Interpretation: lower is better
Purpose: perceptual realism

This metric group is intended to measure whether synthesized images are globally similar to the target post-contrast acquisition, both numerically and perceptually.

ROI-to-ROI tumor realism¶

The second metric group focuses specifically on the tumor region of interest, where contrast enhancement is most clinically relevant.

Structural Similarity Index (SSIM)
SSIM is computed on the tumor ROI and measures structural similarity between synthesized and reference images in terms of luminance, contrast, and local structure.

Interpretation: higher is better
Range: 0 to 1
Purpose: tumor texture and structural similarity

Fréchet Radiomics Distance (FRD)
FRD measures the Fréchet distance between radiomic feature distributions extracted from synthesized and real post-contrast tumor patches.

Interpretation: lower is better
Purpose: radiomic and statistical realism of tumor enhancement

This ROI-based evaluation is intended to determine whether the synthesized images preserve clinically meaningful local tumor characteristics rather than only global appearance.

Downstream classification evaluation¶

The third metric group evaluates whether synthesized images retain biologically relevant information using two classification tasks.

AUROC: Pre Vs. Post
This metric measures the classifier's ability to distinguish between pre and post-contrast on synthesized images.

Interpretation: higher is better
Reference values: 1.0 indicates perfect discrimination; 0.5 indicates chance-level performance

AUROC: Tumor vs. Non-Tumor
This metric measures the classifier's ability to distinguish between tumor and non-tumor tissue on synthesized images.

Interpretation: higher is better
Reference values: 1.0 indicates perfect discrimination; 0.5 indicates chance-level performance

This evaluation component is intended to quantify whether virtual contrast enhancement preserves information that is relevant beyond visual appearance alone.

Downstream segmentation evaluation¶

The fourth metric group evaluates whether synthesized post-contrast images remain useful for lesion delineation.

Dice coefficient
The Dice score measures overlap between the predicted tumor segmentation on synthesized post-contrast images and the corresponding ground-truth reference mask.

Interpretation: higher is better
Range: 0 to 1
Purpose: segmentation overlap accuracy

95th percentile Hausdorff distance (HD95)
HD95 measures the distance between predicted and reference segmentation boundaries while reducing sensitivity to extreme outliers.
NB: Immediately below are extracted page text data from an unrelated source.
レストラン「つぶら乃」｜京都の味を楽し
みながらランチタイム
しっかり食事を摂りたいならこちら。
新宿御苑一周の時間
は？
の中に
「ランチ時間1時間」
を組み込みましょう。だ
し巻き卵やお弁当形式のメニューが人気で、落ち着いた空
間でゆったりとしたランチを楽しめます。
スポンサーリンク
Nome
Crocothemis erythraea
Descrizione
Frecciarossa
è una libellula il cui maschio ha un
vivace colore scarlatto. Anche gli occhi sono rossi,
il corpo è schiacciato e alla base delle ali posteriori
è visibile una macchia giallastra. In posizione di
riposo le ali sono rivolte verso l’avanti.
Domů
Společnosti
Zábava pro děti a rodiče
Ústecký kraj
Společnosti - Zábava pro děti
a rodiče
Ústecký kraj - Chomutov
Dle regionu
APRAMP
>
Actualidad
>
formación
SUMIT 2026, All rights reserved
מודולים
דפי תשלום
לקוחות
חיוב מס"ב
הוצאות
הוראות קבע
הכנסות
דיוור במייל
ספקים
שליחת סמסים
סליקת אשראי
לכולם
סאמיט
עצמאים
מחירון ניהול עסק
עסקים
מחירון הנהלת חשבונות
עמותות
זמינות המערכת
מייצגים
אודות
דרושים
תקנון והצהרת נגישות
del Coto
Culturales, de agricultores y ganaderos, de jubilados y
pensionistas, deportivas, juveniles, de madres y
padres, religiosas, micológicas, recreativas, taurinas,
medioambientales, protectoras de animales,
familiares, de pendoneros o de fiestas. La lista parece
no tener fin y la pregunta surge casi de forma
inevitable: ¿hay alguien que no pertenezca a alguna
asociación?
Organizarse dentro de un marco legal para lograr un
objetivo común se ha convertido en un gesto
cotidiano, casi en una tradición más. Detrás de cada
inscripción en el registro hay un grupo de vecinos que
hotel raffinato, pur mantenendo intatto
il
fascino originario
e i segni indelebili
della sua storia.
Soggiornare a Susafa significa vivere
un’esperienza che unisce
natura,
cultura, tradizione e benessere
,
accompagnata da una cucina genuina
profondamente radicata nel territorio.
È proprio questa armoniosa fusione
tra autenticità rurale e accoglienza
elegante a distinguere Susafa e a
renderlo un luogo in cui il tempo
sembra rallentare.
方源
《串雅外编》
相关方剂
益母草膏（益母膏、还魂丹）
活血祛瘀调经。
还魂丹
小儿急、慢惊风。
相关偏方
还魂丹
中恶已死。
Interpretation: lower is better
Purpose: segmentation boundary accuracy

This component is intended to assess the practical utility of synthesized images for tumor localization and delineation tasks.

Ranking¶

Each submission is assessed within each of the four metric groups:

Image-to-image comparison: MSE, LPIPS
ROI-to-ROI tumor realism: SSIM, FRD
Downstream classification: AUROC (Pre Vs. Post), AUROC (Tumor vs. Non-Tumor)
Downstream segmentation: Dice, HD95

For each group, the relevant metrics are combined into a group-level ranking. The final challenge ranking is then obtained by averaging performance across all four evaluation groups.

This ranking strategy is designed to avoid over-optimizing a single narrow aspect of the task. A competitive method should perform consistently across image fidelity, tumor realism, and downstream clinical utility.
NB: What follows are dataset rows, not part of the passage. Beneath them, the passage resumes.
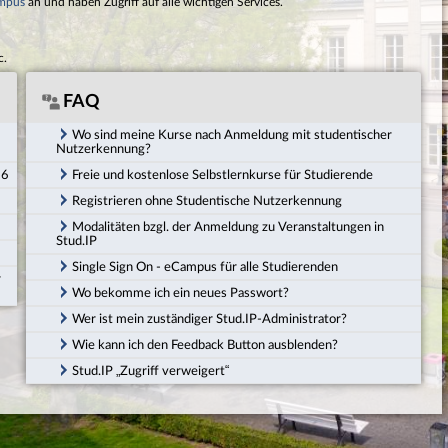
mpus
an und haben Zugriff auf alle wichtigen Services.
c.
FAQ
Wo sind meine Kurse nach Anmeldung mit studentischer
Nutzerkennung?
26
Freie und kostenlose Selbstlernkurse für Studierende
Registrieren ohne Studentische Nutzerkennung
Modalitäten bzgl. der Anmeldung zu Veranstaltungen in
Stud.IP
Single Sign On - eCampus für alle Studierenden
r
Wo bekomme ich ein neues Passwort?
Wer ist mein zuständiger Stud.IP-Administrator?
Wie kann ich den Feedback Button ausblenden?
Stud.IP „Zugriff verweigert“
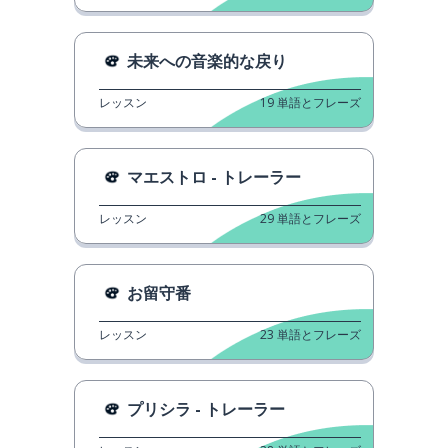
未来への音楽的な戻り
レッスン
19
単語とフレーズ
マエストロ - トレーラー
レッスン
29
単語とフレーズ
お留守番
レッスン
23
単語とフレーズ
プリシラ - トレーラー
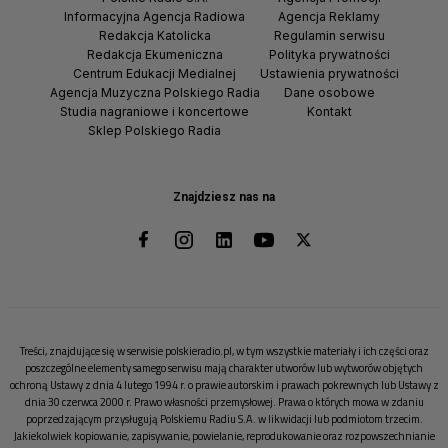
Informacyjna Agencja Radiowa
Agencja Reklamy
Redakcja Katolicka
Regulamin serwisu
Redakcja Ekumeniczna
Polityka prywatności
Centrum Edukacji Medialnej
Ustawienia prywatności
Agencja Muzyczna Polskiego Radia
Dane osobowe
Studia nagraniowe i koncertowe
Kontakt
Sklep Polskiego Radia
Znajdziesz nas na
Treści, znajdujące się w serwisie polskieradio.pl, w tym wszystkie materiały i ich części oraz
poszczególne elementy samego serwisu mają charakter utworów lub wytworów objętych
ochroną Ustawy z dnia 4 lutego 1994 r. o prawie autorskim i prawach pokrewnych lub Ustawy z
dnia 30 czerwca 2000 r. Prawo własności przemysłowej. Prawa o których mowa w zdaniu
poprzedzającym przysługują Polskiemu Radiu S.A. w likwidacji lub podmiotom trzecim.
Jakiekolwiek kopiowanie, zapisywanie, powielanie, reprodukowanie oraz rozpowszechnianie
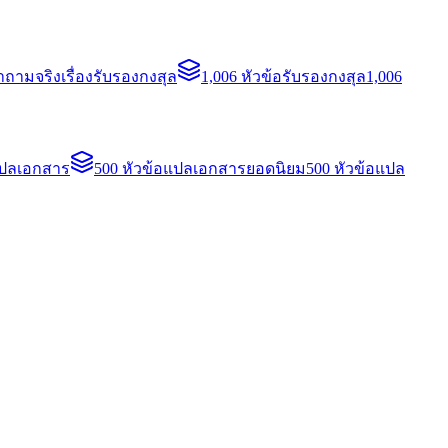
ถามจริงเรื่องรับรองกงสุล
1,006 หัวข้อรับรองกงสุล
1,006
แปลเอกสาร
500 หัวข้อแปลเอกสารยอดนิยม
500 หัวข้อแปล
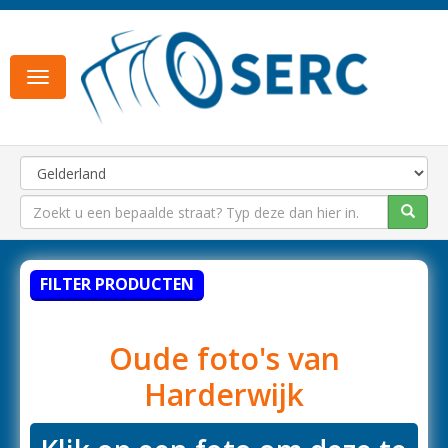
Toggle
navigation
FILTER PRODUCTEN
Oude foto's van
Harderwijk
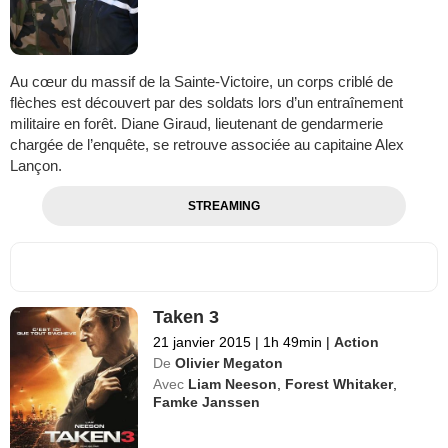
Au cœur du massif de la Sainte-Victoire, un corps criblé de
flèches est découvert par des soldats lors d’un entraînement
militaire en forêt. Diane Giraud, lieutenant de gendarmerie
chargée de l’enquête, se retrouve associée au capitaine Alex
Lançon.
STREAMING
Taken 3
21 janvier 2015
|
1h 49min
|
Action
De
Olivier Megaton
Avec
Liam Neeson
,
Forest Whitaker
,
Famke Janssen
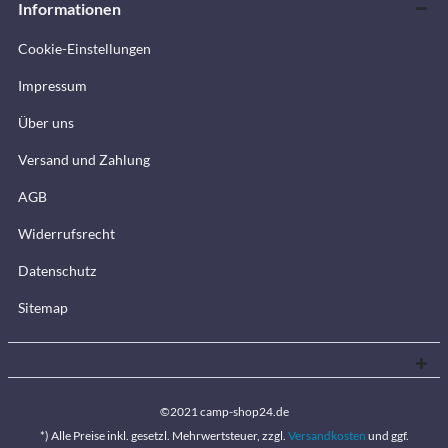
Informationen
Cookie-Einstellungen
Impressum
Über uns
Versand und Zahlung
AGB
Widerrufsrecht
Datenschutz
Sitemap
©2021 camp-shop24.de
*) Alle Preise inkl. gesetzl. Mehrwertsteuer, zzgl.
Versandkosten
und ggf.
Validation and test evaluation¶

Validation phase
During the validation phase, submissions are evaluated under the official challenge framework to allow participants to test and refine their methods.

Test phase
During the test phase, final submissions are evaluated on the hidden test cohorts and used to determine the official challenge ranking.
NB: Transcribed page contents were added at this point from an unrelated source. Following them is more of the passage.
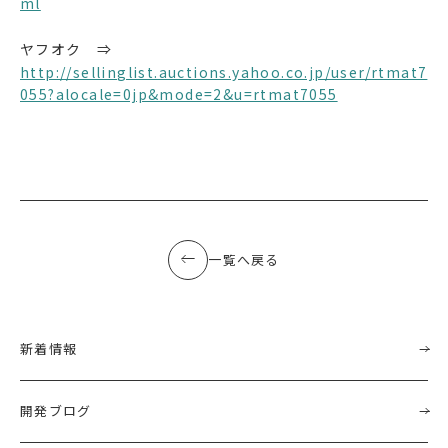
ml
ヤフオク ⇒
http://sellinglist.auctions.yahoo.co.jp/user/rtmat7
055?alocale=0jp&mode=2&u=rtmat7055
一覧へ戻る
新着情報
開発ブログ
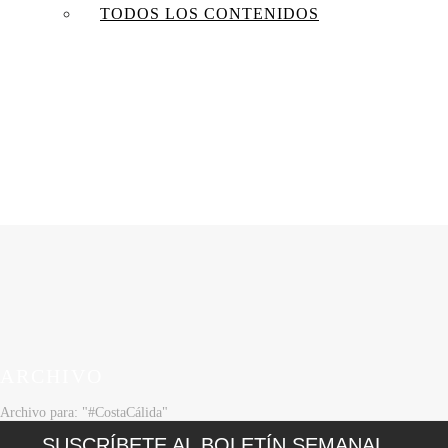
TODOS LOS CONTENIDOS
ARCHIVO
Archivo para: "#CostaCálida"
SUSCRÍBETE AL BOLETÍN SEMANAL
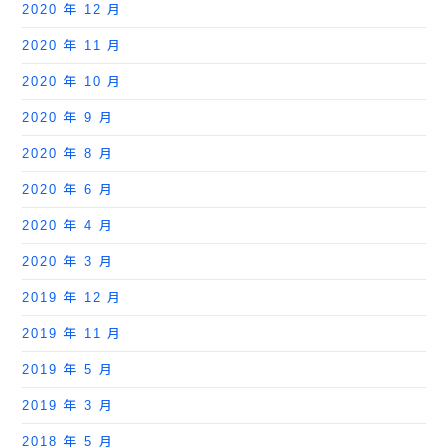
2020 年 12 月
2020 年 11 月
2020 年 10 月
2020 年 9 月
2020 年 8 月
2020 年 6 月
2020 年 4 月
2020 年 3 月
2019 年 12 月
2019 年 11 月
2019 年 5 月
2019 年 3 月
2018 年 5 月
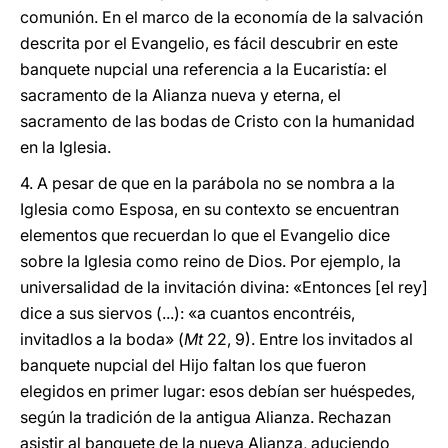
comunión. En el marco de la economía de la salvación
descrita por el Evangelio, es fácil descubrir en este
banquete nupcial una referencia a la Eucaristía: el
sacramento de la Alianza nueva y eterna, el
sacramento de las bodas de Cristo con la humanidad
en la Iglesia.
4. A pesar de que en la parábola no se nombra a la
Iglesia como Esposa, en su contexto se encuentran
elementos que recuerdan lo que el Evangelio dice
sobre la Iglesia como reino de Dios. Por ejemplo, la
universalidad de la invitación divina: «Entonces [el rey]
dice a sus siervos (...): «a cuantos encontréis,
invitadlos a la boda» (
Mt
22, 9). Entre los invitados al
banquete nupcial del Hijo faltan los que fueron
elegidos en primer lugar: esos debían ser huéspedes,
según la tradición de la antigua Alianza. Rechazan
asistir al banquete de la nueva Alianza, aduciendo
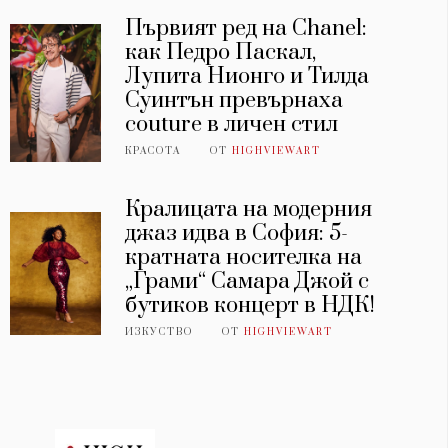
Първият ред на Chanel:
как Педро Паскал,
Лупита Нионго и Тилда
Суинтън превърнаха
couture в личен стил
КРАСОТА
ОТ
HIGHVIEWART
Кралицата на модерния
джаз идва в София: 5-
кратната носителка на
„Грами“ Самара Джой с
бутиков концерт в НДК!
ИЗКУСТВО
ОТ
HIGHVIEWART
Further details regarding leaderboard behavior, score aggregation, and tie-breaking policies will be released together with the final challenge documentation.

Evaluation philosophy¶

The goal of MAMA-SYNTH is not merely to identify methods that generate visually appealing synthetic images, but to benchmark methods that preserve clinically relevant information in a robust and useful way.

Competitive methods should therefore balance:

fidelity
perceptual realism
tumor-region realism
classification utility
segmentation usefulness

This evaluation framework reflects the broader goal of supporting clinically meaningful virtual contrast-enhancement methods for breast MRI.